■ Task statement: Extract all lines that hold "niet" from the records below.

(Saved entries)
· · · ·

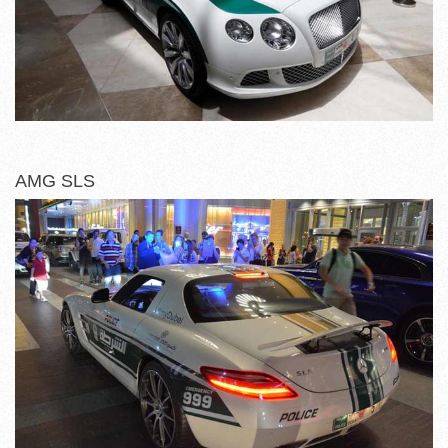
AMG SLS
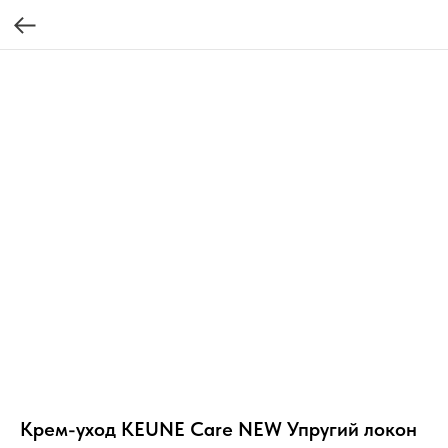
Крем-уход KEUNE Care NEW Упругий локон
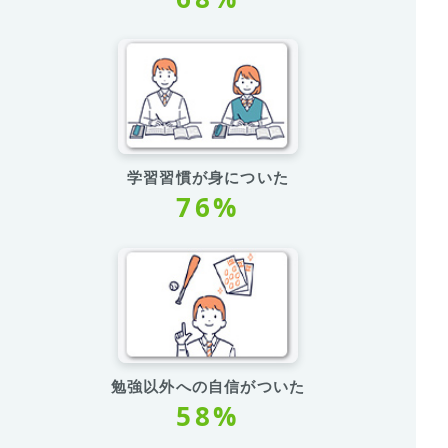
学習習慣が身についた
76%
勉強以外への自信がついた
58%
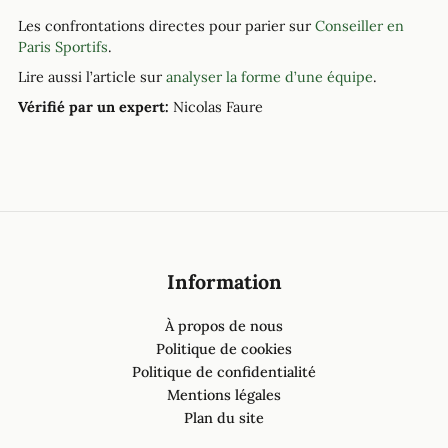
Les confrontations directes pour parier sur
Conseiller en
Paris Sportifs
.
Lire aussi l’article sur
analyser la forme d’une équipe
.
Vérifié par un expert:
Nicolas Faure
Information
À propos de nous
Politique de cookies
Politique de confidentialité
Mentions légales
Plan du site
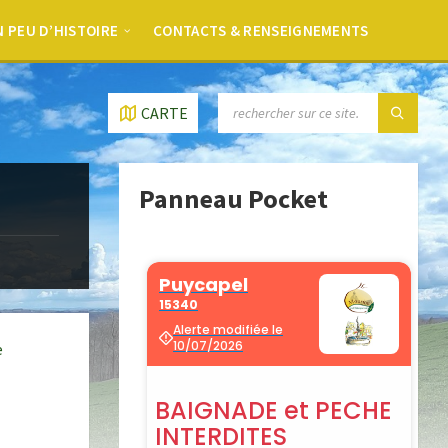
 PEU D’HISTOIRE
CONTACTS & RENSEIGNEMENTS
CARTE
Panneau Pocket
e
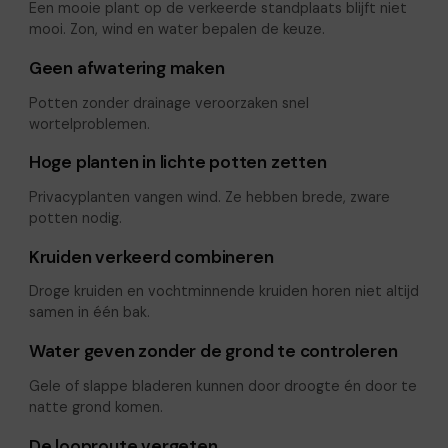
Een mooie plant op de verkeerde standplaats blijft niet
mooi. Zon, wind en water bepalen de keuze.
Geen afwatering maken
Potten zonder drainage veroorzaken snel
wortelproblemen.
Hoge planten in lichte potten zetten
Privacyplanten vangen wind. Ze hebben brede, zware
potten nodig.
Kruiden verkeerd combineren
Droge kruiden en vochtminnende kruiden horen niet altijd
samen in één bak.
Water geven zonder de grond te controleren
Gele of slappe bladeren kunnen door droogte én door te
natte grond komen.
De looproute vergeten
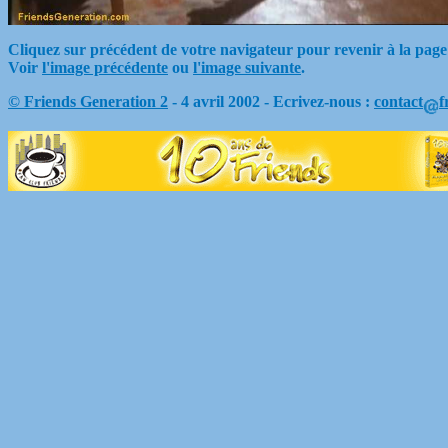
Cliquez sur précédent de votre navigateur pour revenir à la page
Voir
l'image précédente
ou
l'image suivante
.
© Friends Generation 2
- 4 avril 2002 - Ecrivez-nous :
contact
f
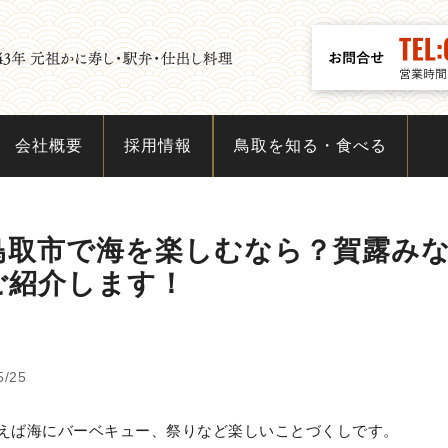
会社概要
採用情報
鳥取を知る・食べる
鳥取市で海を楽しむなら？賀露み
ご紹介します！
5/25
えば海にバーベキュー、祭りなど楽しいことづくしです。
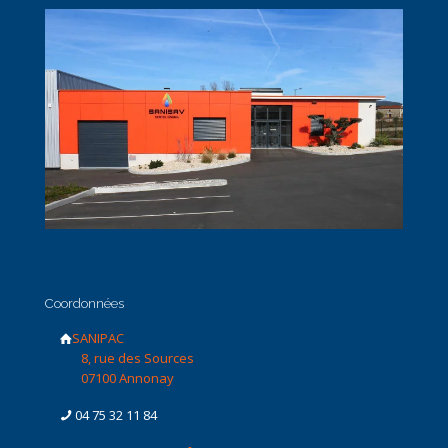
Coordonnées
SANIPAC
8, rue des Sources
07100 Annonay
04 75 32 11 84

· · · ·

■ Answer to the exercise:
Een mooie plant op de verkeerde standplaats blijft niet
Droge kruiden en vochtminnende kruiden horen niet altijd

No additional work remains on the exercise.